O governo nos oferece a seguinte proposta: se você nos deixar acessar todos os seus dados, podemos protegê-lo de crimes e terrorismo. É um roubo. Não funciona. Essa oferta foca demais na segurança do grupo às custas da segurança individual.

A barganha que o Google nos oferece é parecida, e também é desequilibrada: se você nos der todos os seus dados e ceder sua privacidade, mostraremos a você as propagandas que quer ver — e ofereceremos serviços de busca online e email gratuitos, entre outros. Empresas como o Google e o Facebook só conseguem negociar assim quando pessoas o bastante cedem a privacidade. O grupo só se beneficia quando indivíduos o bastante consentem.

O governo nos oferece a seguinte proposta: se você nos deixar acessar todos os seus dados, podemos protegê-lo de crimes e terrorismo. É um roubo.

Mas nem todas as barganhas que opõem o interesse de um grupo ao interesse individual são injustas assim. A comunidade médica está prestes a fazer um acordo similar conosco: se você ceder os seus dados médicos, usaremos a base para revolucionar programas de saúde e melhorar a vida de todo mundo.
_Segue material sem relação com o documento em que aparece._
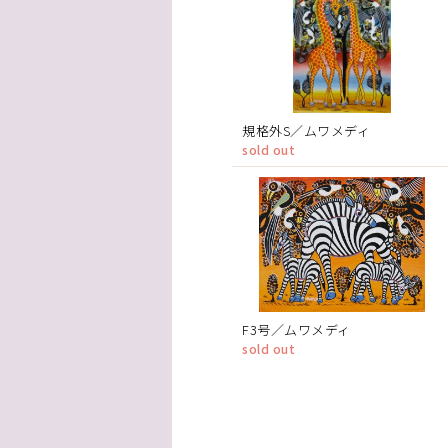
規格外S／ムワメディ
sold out
F3号／ムワメディ
sold out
Nesse caso, creio que a troca é legítima. Acho que ninguém faz ideia do quanto a humanidade se beneficiaria ao colocar todos os dados médicos num único banco, disponível para pesquisadores. Certamente, são dados extremamente pessoais, e capaz que caiam nas mãos erradas e sejam usados para propósitos inesperados. Mas nesse exemplo particular, parece óbvio, para mim, que o uso comunal de dados deve ter preferência. Há quem discorde.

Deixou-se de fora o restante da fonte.